Fertilising guide
How to fertilise Serpens Wax Plant (Hoya serpens)— schedule & NPK
Also called Serpens wax plant, Wax plant, Wax flower, Porcelain flower.
More about serpens wax plant
About Serpens Wax Plant
Hoya serpens · also called Serpens wax plant, Wax plant · houseplant
Hoya serpens is a dainty, slow-trailing wax plant from the cool, humid Himalayan foothills, prized for its tiny fuzzy round leaves and fragrant green-and-white star flowers. It wants bright indirect light, high humidity, cool-to-moderate temperatures and a very well-drained mix.
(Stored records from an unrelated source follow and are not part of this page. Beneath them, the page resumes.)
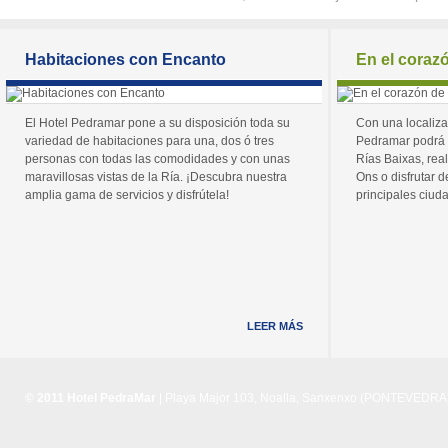
Habitaciones con Encanto
En el coraz
El Hotel Pedramar pone a su disposición toda su
Con una localiza
variedad de habitaciones para una, dos ó tres
Pedramar podrá 
personas con todas las comodidades y con unas
Rías Baixas, real
maravillosas vistas de la Ría. ¡Descubra nuestra
Ons o disfrutar de
amplia gama de servicios y disfrútela!
principales ciuda
LEER MÁS
© 2011 Hotel PedraMar
| Playa Major 103, Noalla, Sanxenxo (PONTEVEDRA) 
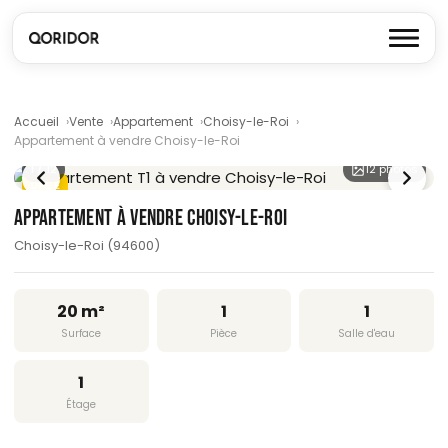
Accueil
Vente
Appartement
Choisy-le-Roi
Appartement à vendre Choisy-le-Roi
1
/ 12
12 photos
DPE E
APPARTEMENT À VENDRE CHOISY-LE-ROI
Choisy-le-Roi (94600)
20 m²
1
1
Surface
Pièce
Salle d'eau
1
Étage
ASPCA-clean genus, so it is considered pet-safe around cats and dogs.
Growth habit: Slow-growing, dainty trailing or climbing epiphyte with wiry stems and small, fleshy, rounded fuzzy green leaves (often lightly speckled). Forms soft, cascading curtains that suit hanging baskets or a small trellis. Produces rounded clusters of fuzzy pale green flowers with white-and-red coronas and a sweet evening fragrance.
What fertiliser serpens wax plant actually wants — and why
Serpens Wax Plant is an easy, light foliage feeder — a half-strength balanced liquid feed through the growing months keeps it green without forcing weak, sappy growth.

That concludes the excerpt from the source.